Their Lordships, therefore, on the 8th of June 1820, adhered, and found the appellant liable in expenses. *

The appellant then entered an appeal to the House of Lords, and maintained,—

1. That as the ground in which the graves were situated belonged in property to him, and as they were situated in a place where they were as little liable to be intruded upon as in any churchyard, and as he had offered to cover them with grave-stones or slabs, the respondent was not entitled to insist on having them enclosed and fenced round. And,

2. That if the ground was to be regarded as a burial-place or churchyard, then it was incumbent, not upon the appellant, but upon the whole heritors of the parish, to erect that enclosure; and that, in the prayer of the respondent's own petition, he had offered to make it, whereas the appellant had been ordained to do so by the judgments of the Court of Session.

On the other hand, it was pleaded by the respondent, —

That from time immemorial the clergymen of the parish, and their families, had been buried close to the church, and not in the ordinary churchyard, which was at a distance from the church; —that accordingly Mr Hunter, and the respondent's father and brother, were so buried, and therefore the ground was to be regarded as a proper burial-place, and as such it had been enclosed, but the wall had been taken down by the appellant;—that such being the case, the respondent had a right to see the ground protected in the same manner as any other churchyard, so that the remains of his relations might not be disturbed, which would not be accomplished by covering the graves with slab-stones; and that he ought not to be impeded in having access to the graves.

The House of Lords “ordered and adjudged that the appeal be dismissed, and the interlocutors complained of affirmed.”

The Lord Chancellor said, —That he felt great satisfaction in not being obliged, in moving for judgment in this case, to propose any thing which might ultimately foreclose the rights of either party, because the interlocutors of the Court of Session still leave to the parties an opportunity to settle the dispute.

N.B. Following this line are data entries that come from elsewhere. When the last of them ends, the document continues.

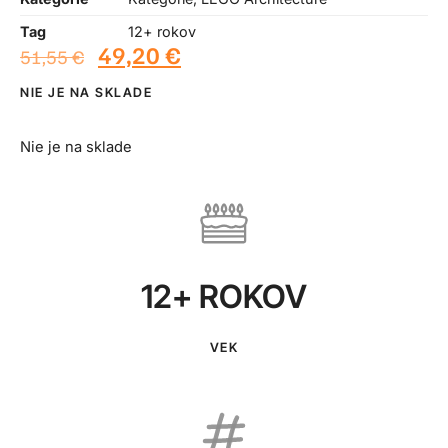
Tag
12+ rokov
49,20
€
51,55
€
NIE JE NA SKLADE
Nie je na sklade
12+ ROKOV
VEK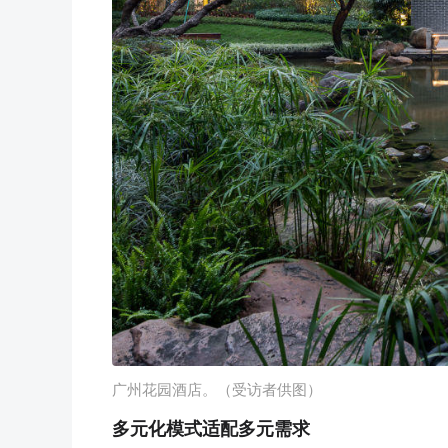
广州花园酒店。（受访者供图）
多元化模式适配多元需求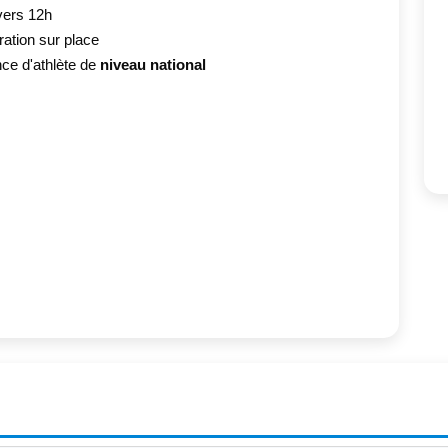
vers 12h
ation sur place
ence d'athlète de
niveau national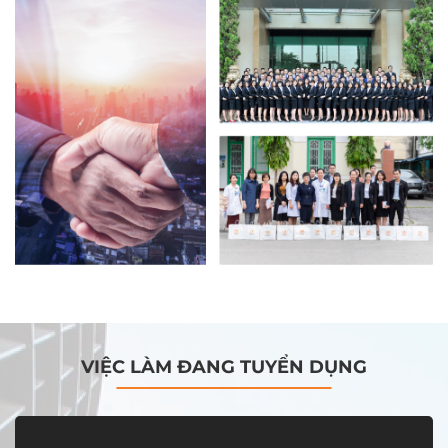
VIỆC LÀM ĐANG TUYỂN DỤNG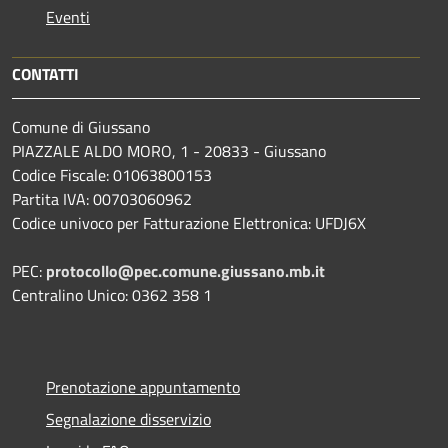
Eventi
CONTATTI
Comune di Giussano
PIAZZALE ALDO MORO, 1 - 20833 - Giussano
Codice Fiscale: 01063800153
Partita IVA: 00703060962
Codice univoco per Fatturazione Elettronica: UFDJ6X
PEC:
protocollo@pec.comune.giussano.mb.it
Centralino Unico: 0362 358 1
Prenotazione appuntamento
Segnalazione disservizio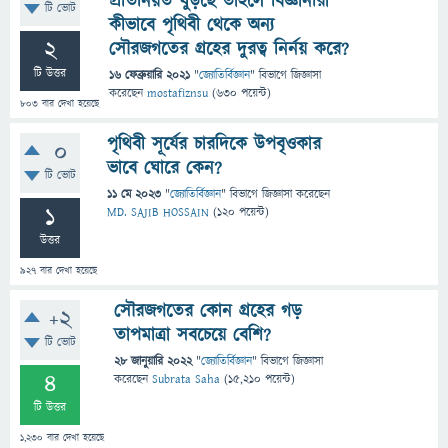
প্রতিনিয়ত ঘুড়ছে তাহলে বিজ্ঞানীরা
টি ভোট
কীভাবে পৃথিবী থেকে অন্য
2
সৌরজগতের গ্রহের দুরত্ব নির্নয় করে?
টি উত্তর
16 ফেব্রুয়ারি 2021
"
জ্যোতির্বিজ্ঞান
" বিভাগে
জিজ্ঞাসা
করেছেন
mostafiznsu
(
630
পয়েন্ট)
803
বার দেখা হয়েছে
পৃথিবী সূর্যের চারদিকে উপবৃওকার
0
ভাবে ঘোরে কেন?
টি ভোট
11 মে 2023
"
জ্যোতির্বিজ্ঞান
" বিভাগে
জিজ্ঞাসা
করেছেন
1
MD. SAJIB HOSSAIN
(
120
পয়েন্ট)
উত্তর
927
বার দেখা হয়েছে
সৌরজগতের কোন গ্রহের গড়
+2
তাপমাত্রা সবচেয়ে বেশি?
টি ভোট
28 জানুয়ারি 2022
"
জ্যোতির্বিজ্ঞান
" বিভাগে
জিজ্ঞাসা
4
করেছেন
Subrata Saha
(
15,210
পয়েন্ট)
টি উত্তর
1,230
বার দেখা হয়েছে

How that Court came to annex so many conditions to their interlocutors (a practice totally unheard-of in England) his Lordship confessed he did not understand. But in moving for an affirmance of the judgment, he trusted there was still some hope of an arrangement between parties so respectable; and unless they came to some understanding, he did not see how these interlocutors could be carried into execution.

_________________ Footnote _________________

* Not reported.

Page: 110

Appellant's Authorities.—1597, ch.232.; Heinec. Instit. 1. 2. t. 1. § 323.; 1. Craig, 15. 11.; Lithgow, Jan. 15. 1697, (9637.); 2. Ersk. 1. 8.; Spence, Dec. 1. 1808, (F. C.); Connel on Parishes, 167. 179.
Respondent's Authorities.—1. Craig, 15. 2.; 2. Bank. 8. 184.; 1. Bank. 3. 12.; 2. Ersk. 1. 8.

Solicitors: Spottiswoode and Robertson— J. Campbell, —Solicitors.